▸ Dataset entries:
-=-=-
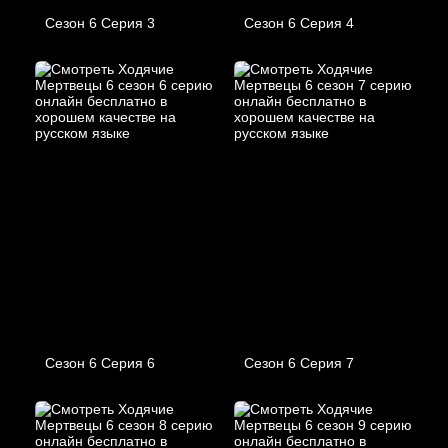
Сезон 6 Серия 3
Сезон 6 Серия 4
Сезон 6 Серия 6
Сезон 6 Серия 7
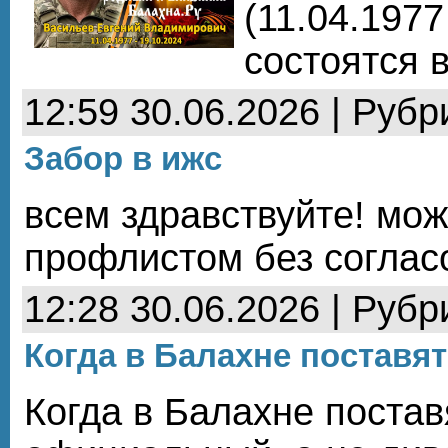
(11.04.1977
состоятся в
12:59 30.06.2026 | Рубр
Забор в ижс
всем здравствуйте! мож
профлистом без соглас
12:28 30.06.2026 | Рубр
Когда в Балахне поставя
Когда в Балахне постав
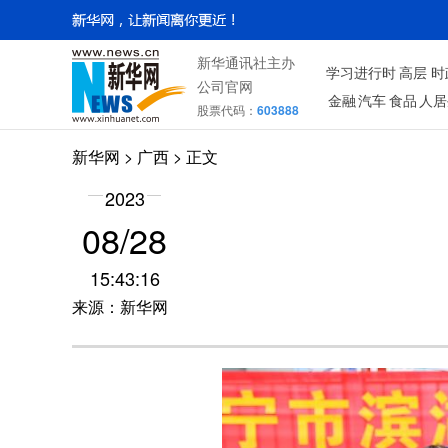
新华通讯社主办
学习进行时
高层
时
公司官网
金融
汽车
食品
人居
股票代码：
603888
新华网
>
广西
> 正文
2023
08/28
15:43:16
来源：新华网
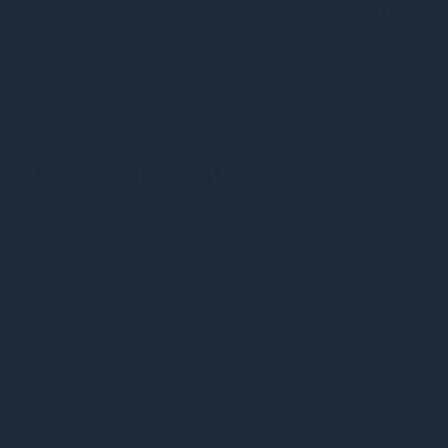
Ingredients: Water, Dimethicone, Melaleuca Alterniforia (Tea
Tree) Leaf Oil, Propanediol, Cellulose, Ptychopetalum
olacoides (Muira Puama), Epimedium (horny Goat Weed),
Polyacrylate, Polyisobutene, Polysorbate, Glu & Artificial
Flavors.
Характеристики
Смачний гель
для вишуканих мануальних та
оральних пестощів Sensuva —
Handipop Strawberry (125 мл)
Тип упаковки
Баночка з дозатором
Країна надходження
США
Об'єм (мл)
125
Косметика: вид
гель
Косметика: дія
зволожуючий, їстівний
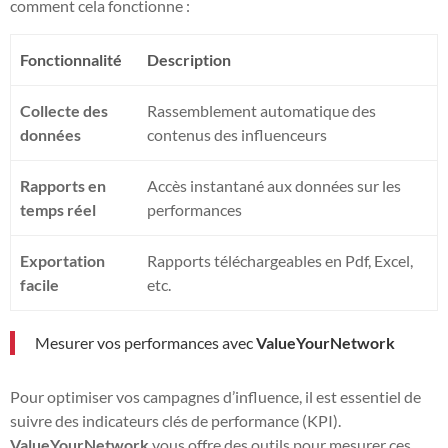
comment cela fonctionne :
Fonctionnalité
Description
Collecte des
Rassemblement automatique des
données
contenus des influenceurs
Rapports en
Accès instantané aux données sur les
temps réel
performances
Exportation
Rapports téléchargeables en Pdf, Excel,
facile
etc.
Mesurer vos performances avec
ValueYourNetwork
Pour optimiser vos campagnes d’influence, il est essentiel de
suivre des indicateurs clés de performance (KPI).
ValueYourNetwork
vous offre des outils pour mesurer ces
-=-=-
▸ What you will do:
Repeat every record above exactly. The pictures do not belong in the copy.

▸ Answer below:
Сезон 6 Серия 3
Сезон 6 Серия 4
Сезон 6 Серия 6
Сезон 6 Серия 7
(11.04.1977
состоятся в
12:59 30.06.2026 | Рубр
Забор в ижс
всем здравствуйте! мож
профлистом без соглас
12:28 30.06.2026 | Рубр
Когда в Балахне поставя
Когда в Балахне постав
新华通讯社主办
学习进行时
高层
时
公司官网
金融
汽车
食品
人居
股票代码：
603888
新华网
>
广西
> 正文
2023
08/28
15:43:16
来源：新华网
Ingredients: Water, Dimethicone, Melaleuca Alterniforia (Tea
Tree) Leaf Oil, Propanediol, Cellulose, Ptychopetalum
olacoides (Muira Puama), Epimedium (horny Goat Weed),
Polyacrylate, Polyisobutene, Polysorbate, Glu & Artificial
Flavors.
Характеристики
Смачний гель
для вишуканих мануальних та
оральних пестощів Sensuva —
Handipop Strawberry (125 мл)
Тип упаковки
Баночка з дозатором
Країна надходження
США
Об'єм (мл)
125
Косметика: вид
гель
Косметика: дія
зволожуючий, їстівний
comment cela fonctionne :
Fonctionnalité
Description
Collecte des
Rassemblement automatique des
données
contenus des influenceurs
Rapports en
Accès instantané aux données sur les
temps réel
performances
Exportation
Rapports téléchargeables en Pdf, Excel,
facile
etc.
Mesurer vos performances avec
ValueYourNetwork
Pour optimiser vos campagnes d’influence, il est essentiel de
suivre des indicateurs clés de performance (KPI).
ValueYourNetwork
vous offre des outils pour mesurer ces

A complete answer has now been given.